Let $O$ be the origin and $P(x,y,z)$ be any point. Also if $OP = r$ and $l,m,n$ be Direction Cosines of $OP$ then $x = lr,y = mr,z = nr.$ so the coordinates of P are $(lr,mr,nr).$

**Complete step-by-step answer:**

It is given that $OP = 6$, and also given that their direction ratios as -2, 4,-4.

From the given hint and the given Direction Ratios of $OP$ Also $OP = 6$

The Direction Cosines of $OP$ are $ \pm \left( {\dfrac{{ - 2}}{6}} \right), \pm \left( {\dfrac{4}{6}} \right), \pm \left( {\dfrac{{ - 4}}{6}} \right)$ .

Now let us simplify the direction cosines we get, $ \pm \left( {\dfrac{{ - 1}}{3}} \right), \pm \left( {\dfrac{2}{3}} \right), \pm \left( {\dfrac{{ - 2}}{3}} \right)$

Now let us take positive signs in the Direction Cosines of $OP$.

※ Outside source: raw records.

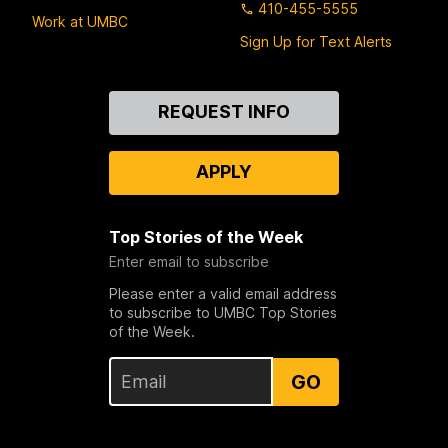
410-455-5555
Work at UMBC
Sign Up for Text Alerts
Contact
REQUEST INFO
Us
APPLY
Top Stories of the Week
Enter email to subscribe
Please enter a valid email address
to subscribe to UMBC Top Stories
of the Week.
GO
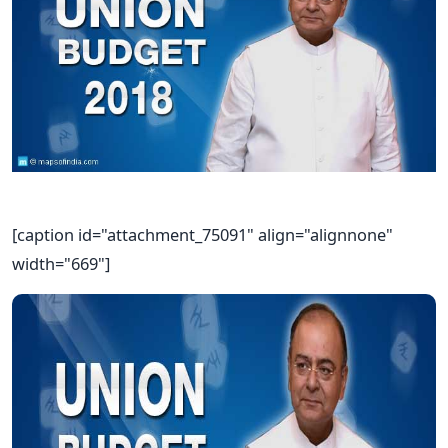
[caption id="attachment_75091" align="alignnone"
width="669"]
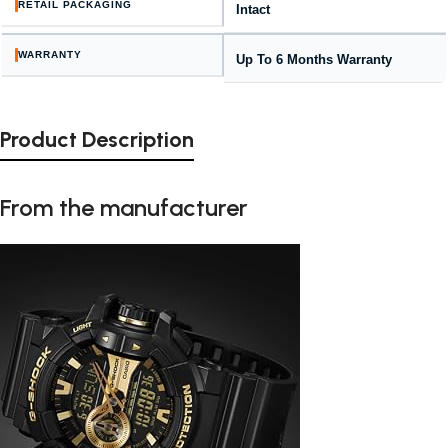
RETAIL PACKAGING
Intact
WARRANTY
Up To 6 Months Warranty
Product Description
From the manufacturer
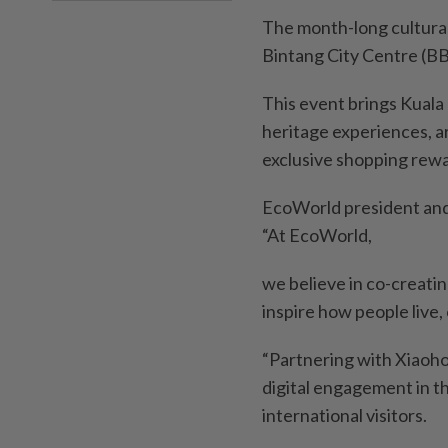
The month-long cultural 
Bintang City Centre (B
This event brings Kuala 
heritage experiences, a
exclusive shopping rewa
EcoWorld president and
“At EcoWorld,
we believe in co-creati
inspire how people live,
“Partnering with Xiaohon
digital engagement in th
international visitors.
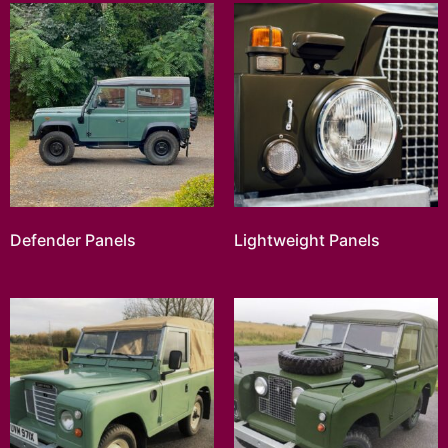
Defender Panels
Lightweight Panels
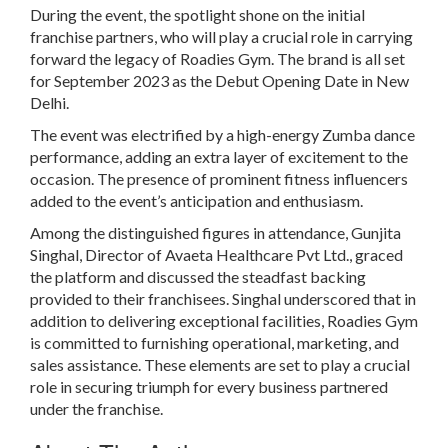
During the event, the spotlight shone on the initial
franchise partners, who will play a crucial role in carrying
forward the legacy of Roadies Gym. The brand is all set
for September 2023 as the Debut Opening Date in New
Delhi.
The event was electrified by a high-energy Zumba dance
performance, adding an extra layer of excitement to the
occasion. The presence of prominent fitness influencers
added to the event’s anticipation and enthusiasm.
Among the distinguished figures in attendance, Gunjita
Singhal, Director of Avaeta Healthcare Pvt Ltd., graced
the platform and discussed the steadfast backing
provided to their franchisees. Singhal underscored that in
addition to delivering exceptional facilities, Roadies Gym
is committed to furnishing operational, marketing, and
sales assistance. These elements are set to play a crucial
role in securing triumph for every business partnered
under the franchise.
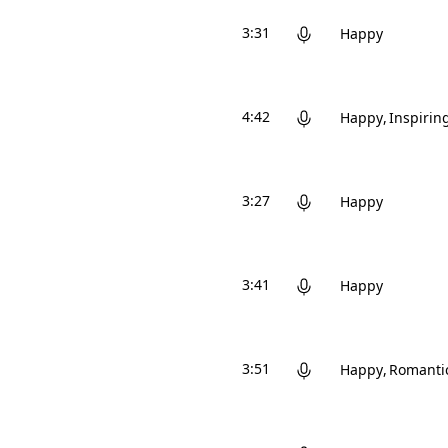
3:31
Happy
4:42
Happy
Inspirin
3:27
Happy
3:41
Happy
3:51
Happy
Romanti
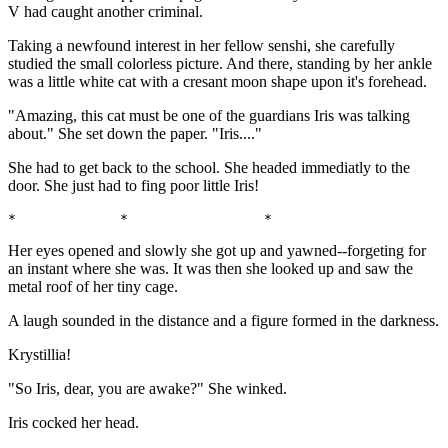
V had caught another criminal.
Taking a newfound interest in her fellow senshi, she carefully
studied the small colorless picture. And there, standing by her ankle
was a little white cat with a cresant moon shape upon it's forehead.
"Amazing, this cat must be one of the guardians Iris was talking
about." She set down the paper. "Iris...."
She had to get back to the school. She headed immediatly to the
door. She just had to fing poor little Iris!
*             *                 *                      
Her eyes opened and slowly she got up and yawned--forgeting for
an instant where she was. It was then she looked up and saw the
metal roof of her tiny cage.
A laugh sounded in the distance and a figure formed in the darkness.
Krystillia!
"So Iris, dear, you are awake?" She winked.
Iris cocked her head.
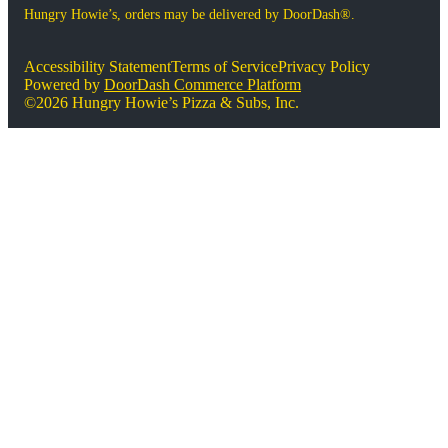
Hungry Howie’s, orders may be delivered by DoorDash®.
Accessibility Statement
Terms of Service
Privacy Policy
Powered by
DoorDash Commerce Platform
©2026 Hungry Howie’s Pizza & Subs, Inc.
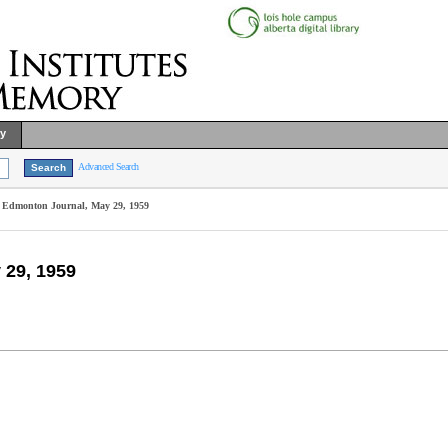
ry
Advanced Search
e, Edmonton Journal, May 29, 1959
 29, 1959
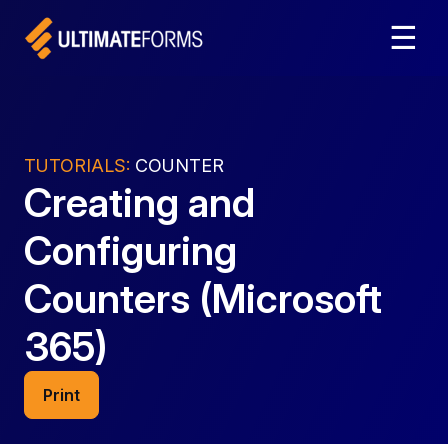
☰
TUTORIALS:
COUNTER
Creating and
Configuring
Counters (Microsoft
365)
Print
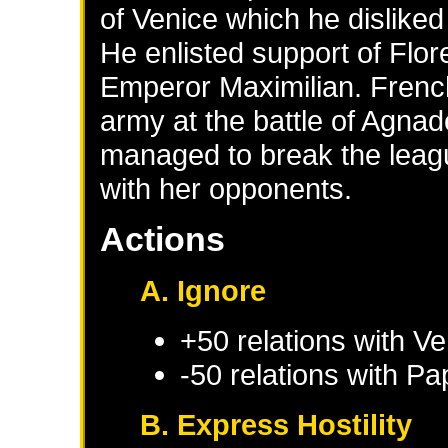
of Venice which he disliked 
He enlisted support of Flo
Emperor Maximilian. Frenc
army at the battle of Agnad
managed to break the leag
with her opponents.
Actions
A. Ignore
+50 relations with
Ve
-50 relations with
Pap
B. Express Hostility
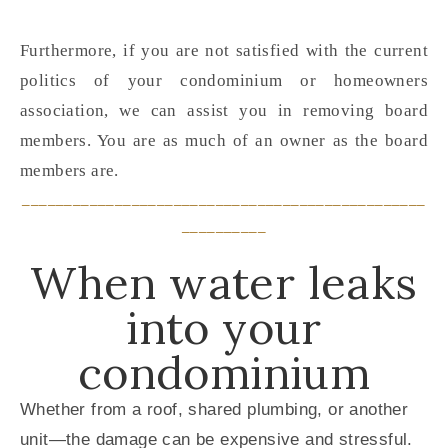
Furthermore, if you are not satisfied with the current
politics of your condominium or homeowners
association, we can assist you in removing board
members. You are as much of an owner as the board
members are.
________________________________________________
__________
When water leaks
into your
condominium
Whether from a roof, shared plumbing, or another
unit—the damage can be expensive and stressful.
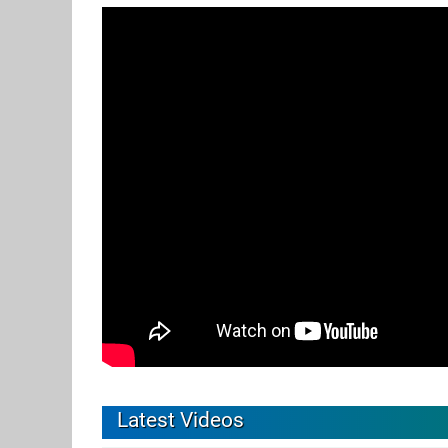
Latest Videos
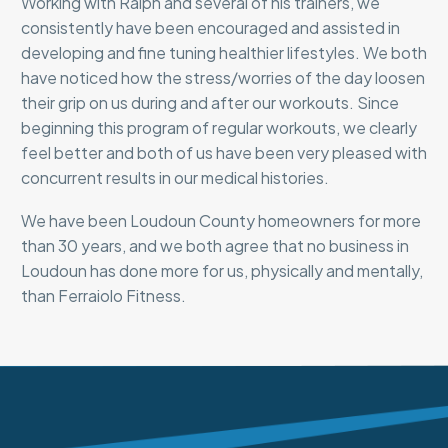
Working with Ralph and several of his trainers, we
consistently have been encouraged and assisted in
developing and fine tuning healthier lifestyles. We both
have noticed how the stress/worries of the day loosen
their grip on us during and after our workouts. Since
beginning this program of regular workouts, we clearly
feel better and both of us have been very pleased with
concurrent results in our medical histories.
We have been Loudoun County homeowners for more
than 30 years, and we both agree that no business in
Loudoun has done more for us, physically and mentally,
than Ferraiolo Fitness.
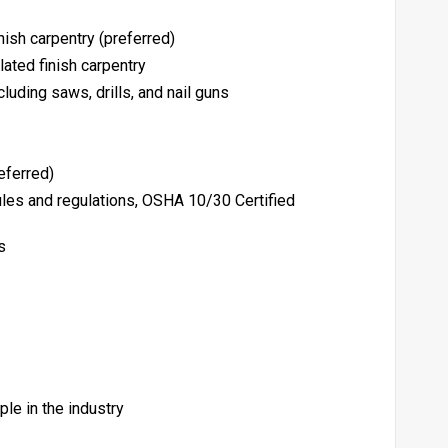
inish carpentry (preferred)
lated finish carpentry
cluding saws, drills, and nail guns
referred)
es and regulations, OSHA 10/30 Certified
s
le in the industry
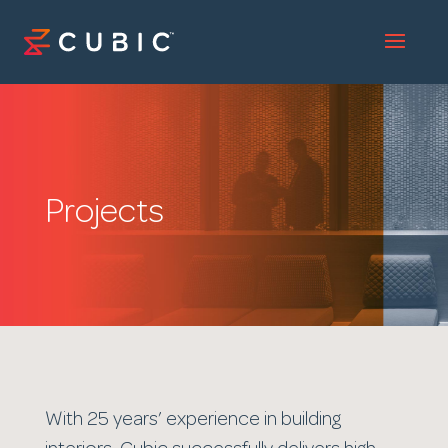
Projects
With 25 years’ experience in building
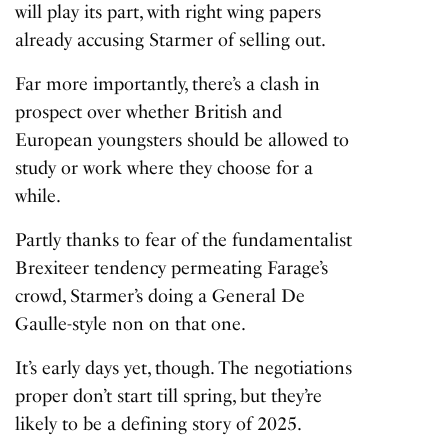
will play its part, with right wing papers
already accusing Starmer of selling out.
Far more importantly, there’s a clash in
prospect over whether British and
European youngsters should be allowed to
study or work where they choose for a
while.
Partly thanks to fear of the fundamentalist
Brexiteer tendency permeating Farage’s
crowd, Starmer’s doing a General De
Gaulle-style non on that one.
It’s early days yet, though. The negotiations
proper don’t start till spring, but they’re
likely to be a defining story of 2025.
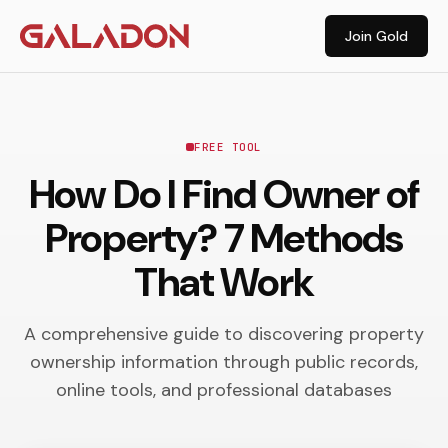
Join Gold
FREE TOOL
How Do I Find Owner of
Property? 7 Methods
That Work
A comprehensive guide to discovering property
ownership information through public records,
online tools, and professional databases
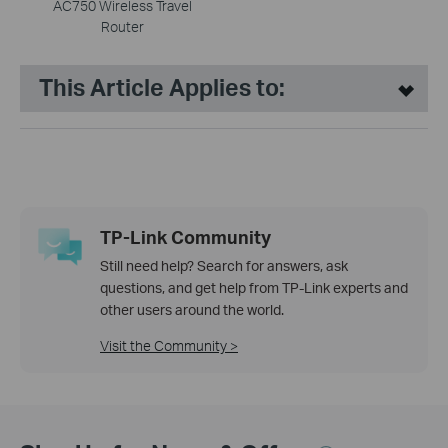
AC750 Wireless Travel
Router
This Article Applies to:
TP-Link Community
Still need help? Search for answers, ask
questions, and get help from TP-Link experts and
other users around the world.
Visit the Community >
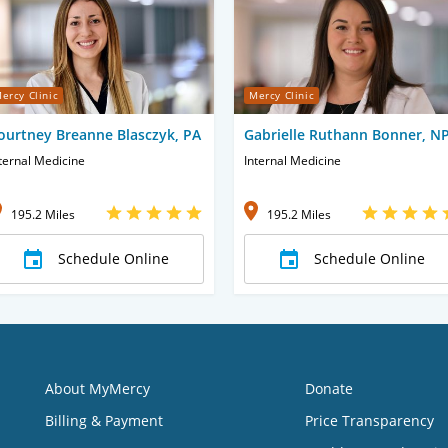
ercy Clinic
Mercy Clinic
ourtney Breanne Blasczyk, PA
Gabrielle Ruthann Bonner, N
ternal Medicine
Internal Medicine
195.2 Miles
195.2 Miles
Schedule Online
Schedule Online
About MyMercy
Donate
Billing & Payment
Price Transparency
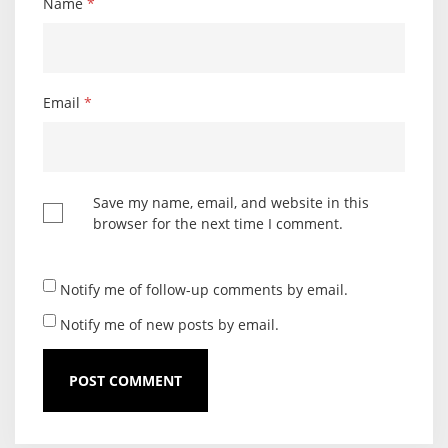
Name
*
Email
*
Save my name, email, and website in this
browser for the next time I comment.
Notify me of follow-up comments by email.
Notify me of new posts by email.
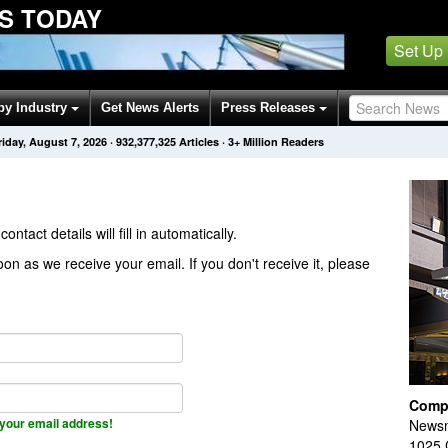
S TODAY
Set Up
by Industry
Get News Alerts
Press Releases
riday, August 7, 2026
·
932,377,325
Articles
· 3+ Million Readers
contact details will fill in automatically.
on as we receive your email. If you don't receive it, please
Comp
your email address!
Newsm
1025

Hence we get the following values $\dfrac{{ - 1}}{3},\dfrac{2}{3},\dfrac{{ - 2}}{3}.$

From $ \pm \left( {\dfrac{{ - 1}}{3}} \right), \pm \left( {\dfrac{2}{3}} \right), \pm \left( {\dfrac{{ - 2}}{3}} \right)$ this value let us consider the negative sign in the Direction Cosines of $OP$ $\dfrac{1}{3},\dfrac{{ - 2}}{3},\dfrac{2}{3}.$

Let the coordinates of P be $(x,y,z).$

Now let us take the following values $\dfrac{{ - 1}}{3},\dfrac{2}{3},\dfrac{{ - 2}}{3}.$

Hence we get, $l = \dfrac{{ - 1}}{3},\quad m = \dfrac{2}{3},\quad n = \dfrac{{ - 2}}{3}$ and $r = 6$ we get,

From the given hint we can find the value of x, y, z $x = \dfrac{{ - 1}}{3} \times 6 = - 2,\;\;y = \dfrac{2}{3} \times 6 = 4,\;\;z = \dfrac{{ - 2}}{3} \times 6 = - 4.$

Here x=-2, y=4 and z=-4.

So the coordinates of $P$ are $\left( { - 2,4, - 4} \right).$

Now let us consider the following values $\dfrac{1}{3},\dfrac{{ - 2}}{3},\dfrac{2}{3}.$

Hence we get, $l = \dfrac{1}{3},\quad m = \dfrac{{ - 2}}{3},\quad n = \dfrac{2}{3}$ and $r = 6$ we get,

Let us solve using the hint for x,y,z $x = \dfrac{1}{3} \times 6 = 2,\;\;y = \dfrac{{ - 2}}{3} \times 6 = - 4,\;\;z = \dfrac{2}{3} \times 6 = 4.$

Here x=2, y=-4 and z=4.

In this case the coordinates of $P$ are $\left( {2, - 4,4} \right).$

Hence,

We have found that the coordinates of $P$ are either $A)\;\;2,\; - 4,\;4$ or $B)\;\; - 2,\;4,\; - 4.$

**Note:**In the process of finding Direction Cosines from Direction Ratios the same sign must be taken throughout. Sign should not be changed.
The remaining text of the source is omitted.